ABA Executive Director Fergus Taylor said expanding lockout laws unfairly penalised responsible NSW drinkers. 

"Australians’ consumption habits are changing; we are drinking at our lowest rates since the 1960’s, while problem and underage drinking rates are also on long term declines," he said. 

"Broad-brushed policy measures like the crippling Lockout Laws and those proposed, will impact the vast majority of people who drink responsibly as part of a balanced social lifestyle.

"Policies to address alcohol-related harm should be targeted solutions which focus on education, assistance and ongoing support for those at-risk."
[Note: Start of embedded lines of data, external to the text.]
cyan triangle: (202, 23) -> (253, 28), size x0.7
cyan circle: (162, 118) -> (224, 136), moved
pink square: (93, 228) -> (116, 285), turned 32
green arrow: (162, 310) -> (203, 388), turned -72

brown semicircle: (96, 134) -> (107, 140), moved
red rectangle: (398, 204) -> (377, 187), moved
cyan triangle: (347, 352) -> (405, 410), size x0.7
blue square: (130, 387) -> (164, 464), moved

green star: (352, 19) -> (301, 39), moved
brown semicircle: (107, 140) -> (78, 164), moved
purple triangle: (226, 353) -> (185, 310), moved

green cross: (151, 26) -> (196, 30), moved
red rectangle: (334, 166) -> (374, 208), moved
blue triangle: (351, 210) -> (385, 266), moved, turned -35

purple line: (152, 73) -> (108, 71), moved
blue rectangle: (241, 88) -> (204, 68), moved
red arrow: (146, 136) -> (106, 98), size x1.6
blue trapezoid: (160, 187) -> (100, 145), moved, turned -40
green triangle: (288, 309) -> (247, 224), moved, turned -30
NAAPA plans to release a policy document ahead of the March state election that recommends Newcastle/Sydney CBD lockout conditions statewide, temporary moratoriums on new liquor licences in locations deemed to be “high risk”, a $30 million public awareness campaign over four years focusing on the long-term effects of alcohol, suspending online liquor sales pending a review of responsible service of alcohol practices and banning buy now-pay later options for the online alcohol purchases.

Online alcohol sales targetted by NAAPA

Uber Eats and other food delivery services would be banned from selling alcohol; buying alcohol would not be possible via AfterPay or similar ‘buy now pay later’ services; and online alcohol deliveries would be next-day only, under the NAAPA election platform.

According to NAAPA "these measures would assist law-makers to address the rapidly growing online alcohol market, which, according to IBIS World, is expanding at the rate of 11% per year".

“There are more than 500 online-only liquor outlets, which is a 10-fold increase in the past decade, in addition to the growing number of ‘bricks and mortar’ outlets offering 30 minute home delivery services,” said Foundation for Alcohol Research and Education Chief Executive Michael Thorn.

“There are gaping holes in the state’s regulation of the fast-growing market of online alcohol sales and delivery, with glaring under-regulation around responsible service of alcohol (RSA) and proof of age controls.

“The online market is poorly controlled, making it easier for underage and intoxicated people to access alcohol, leading to more harm to drinkers and those around them,” he said.

NAAPA wants a moratorium on all online liquor licences pending a review of the online, home delivery market; the strengthening of RSA conditions for online deliveries that would require companies to display licence details on websites selling alcohol; and the introduction of a 12-hour delay on the delivery of online orders.